11. Beringin Tikungan

Start from the beginning
                                    

Lahya meletakkan kedua tangannya di telinga kiri bapaknya. "Bapak ini mas ganteng yang selama ini Lahya tunggu!" bisik Lahya cukup geli ditelinga kiri Yasin.

"Apa toh, Ndok? Bapak malah geli," ucap Yasin mengusap telinganya.

Alif menahan rasa gemasnya melihat Lahya yang cemberut. Astagfirullah. Jika begini terus bisa-bisa, besok pun jadi Alif melamar anak SMA ini. Ia semakin takut hawa nafsu mengendalikannya dan ia tak bisa mengalahkannya.

"Bapak memang pernah bertemu dengan saya sebelumnya, tapi sudah sepuluh tahun yang lalu. Saya anak Kiyai Ali, anak laki-laki yang pernah menolong anak Bapak di pasar malam sepuluh tahun lalu," jelas Alif.

"MasyaAllah. Allahuakbar. Ya Allah, kamu toh, Le?!" seru Yasin tiba-tiba memeluk Alif dengan erat. Pria paruh baya itu meneteskan air mata harunya bertemu dengan Alif.

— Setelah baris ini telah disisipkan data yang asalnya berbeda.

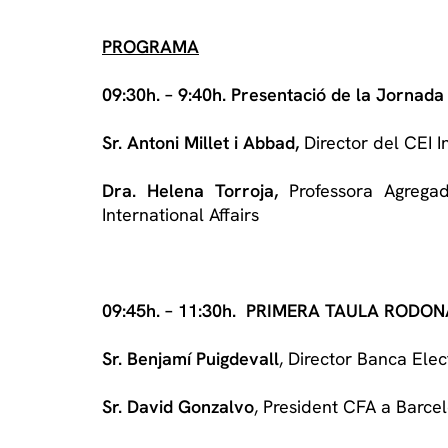
PROGRAMA
09:30h. – 9:40h. Presentació de la Jornada
Sr. Antoni Millet i Abbad,
Director del CEI I
Dra. Helena Torroja,
Professora Agrega
International Affairs
09:45h. – 11:30h. PRIMERA TAULA RODONA: 
Sr. Benjamí Puigdevall
, Director Banca Elec
Sr. David Gonzalvo
, President CFA a Barce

Tidak banyak yang bisa Alif lakukan, hanya membalas pelukannya dan mengusap punggung bapak Lahya sebagai penenang. Alif bisa melihat senyum Lahya yang begitu teduh pada bapaknya yang tengah terharu. Senyum anak itu benar-benar membuat jantung Alif tidak aman sekarang.

"Kamu sudah sesukses ini sekarang, Le? MasyaAllah. Allahuakbar." Yasin menepuk lengan Alif dengan bangga seperti melihat anaknya sendiri yang sudah sukses.

"Alhamdulillah, Pak. Ini semua karena ridho Allah. Alif bukan apa-apa tanpa Allah," ujar Alif. "Pak! Perkenalkan ini adik perempuan saya yang sering saya ceritakan di rumah sakit dulu."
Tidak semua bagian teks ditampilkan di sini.